Set as theater in the round, seeing the other faces and bodies of the other members of the audience adds to the already large ensemble creating this feeling of bigness. This town feels big and the brilliant direction turns the whole PowerMac Center Spotlight blackbox into the town. While things are happening at the center, there are whispers and talks happening in all sides giving this feeling that you are really in the heart of this town.

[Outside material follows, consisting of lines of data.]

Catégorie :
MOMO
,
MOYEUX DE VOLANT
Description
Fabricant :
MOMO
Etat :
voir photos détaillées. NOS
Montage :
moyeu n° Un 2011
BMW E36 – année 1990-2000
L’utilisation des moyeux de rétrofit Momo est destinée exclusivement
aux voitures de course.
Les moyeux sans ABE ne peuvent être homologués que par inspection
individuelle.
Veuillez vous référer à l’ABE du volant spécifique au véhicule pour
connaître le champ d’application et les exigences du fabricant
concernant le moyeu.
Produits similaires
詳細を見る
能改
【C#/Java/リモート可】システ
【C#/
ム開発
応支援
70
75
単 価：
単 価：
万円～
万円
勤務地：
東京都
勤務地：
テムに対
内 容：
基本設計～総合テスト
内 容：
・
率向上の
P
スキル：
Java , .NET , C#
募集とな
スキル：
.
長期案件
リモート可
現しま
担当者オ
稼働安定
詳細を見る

But it’s in the quiet moments when things get powerful, these intimate moments of any one character’s reflection or confession. Vince de Jesus’ music is big and massive (despite the score played only by Ejay Yatco on a piano).  Ejay’s musical direction makes full use of his large ensemble to create vocal wall of sounds during the chorale part to create the feeling of a massive musical onslaught as the chorus sings from all corners of the blackbox theater creating a sense surround, almost Dolby-Atmos like sonic wave coursing through the town.

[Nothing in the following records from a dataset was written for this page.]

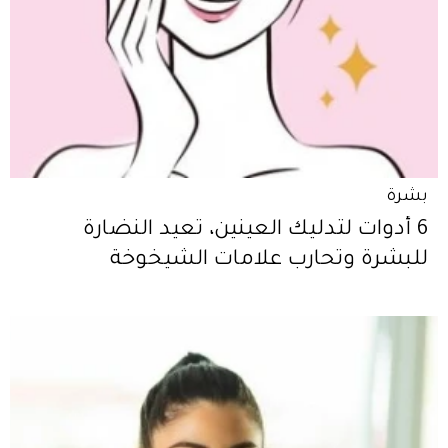
بشرة
6 أدوات لتدليك العينين، تعيد النضارة
للبشرة وتحارب علامات الشيخوخة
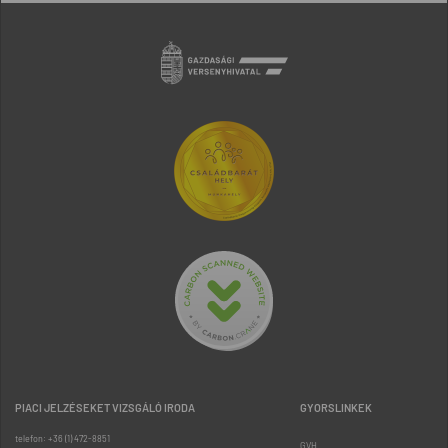
PIACI JELZÉSEKET VIZSGÁLÓ IRODA
GYORSLINKEK
telefon: +36 (1) 472-8851
GVH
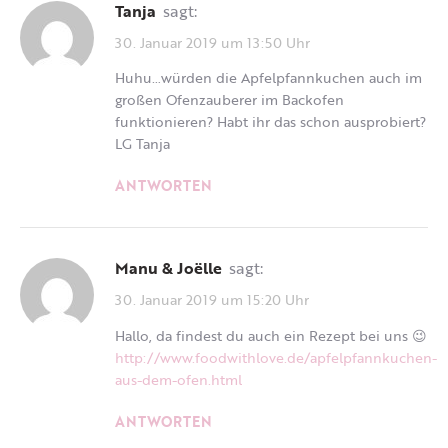
Tanja
sagt:
30. Januar 2019 um 13:50 Uhr
Huhu…würden die Apfelpfannkuchen auch im
großen Ofenzauberer im Backofen
funktionieren? Habt ihr das schon ausprobiert?
LG Tanja
ANTWORTEN
Manu & Joëlle
sagt:
30. Januar 2019 um 15:20 Uhr
Hallo, da findest du auch ein Rezept bei uns 😉
http://www.foodwithlove.de/apfelpfannkuchen-
aus-dem-ofen.html
ANTWORTEN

While Aicelle Santos is a powerhouse as Elsa, everyone else is magnificent from Bituin Escalante, Sandino Martin, and Naomi Gonzales but it’s Kakki Teodoro who is the inevitable standout at Nemia, a local who has returned from the city and changed by her experiences there. In last night’s show, it was Teodoro who truly shined.


(photo taken from the Facebook page of The Sandbox Collective)

What’s amazing about this show is how it rings so true to our times, considering this musical has been written over 30 years ago. A lot of its themes are still prevalent now as it was back then. It’s timely and relevant and it’s about false idols and the penchant of Filipinos for putting their hope and salvation on others rather than in themselves. It’s about blind faith and greed and opportunism.

It’s about the darkest parts of the human soul and how impenetrable this darkness is when put side-by-side with anything that’s pure.

It punctures holes in society’s need for heroes and saviors and raises the questions as to why we cannot help ourselves with the things that matter the most.

I really, really hope that it extends its run and gets more and more people to come and watch. That it has major discounted prices for students and that more and more people learn the truth about miracles and themselves.

There are no miracles, the show tries to tell us, not the ones we think and hope for, but this show is a miracle. I am so glad it has done so well, with full houses in its last weeks and standing ovations all around. It is so deserved. So very deserved.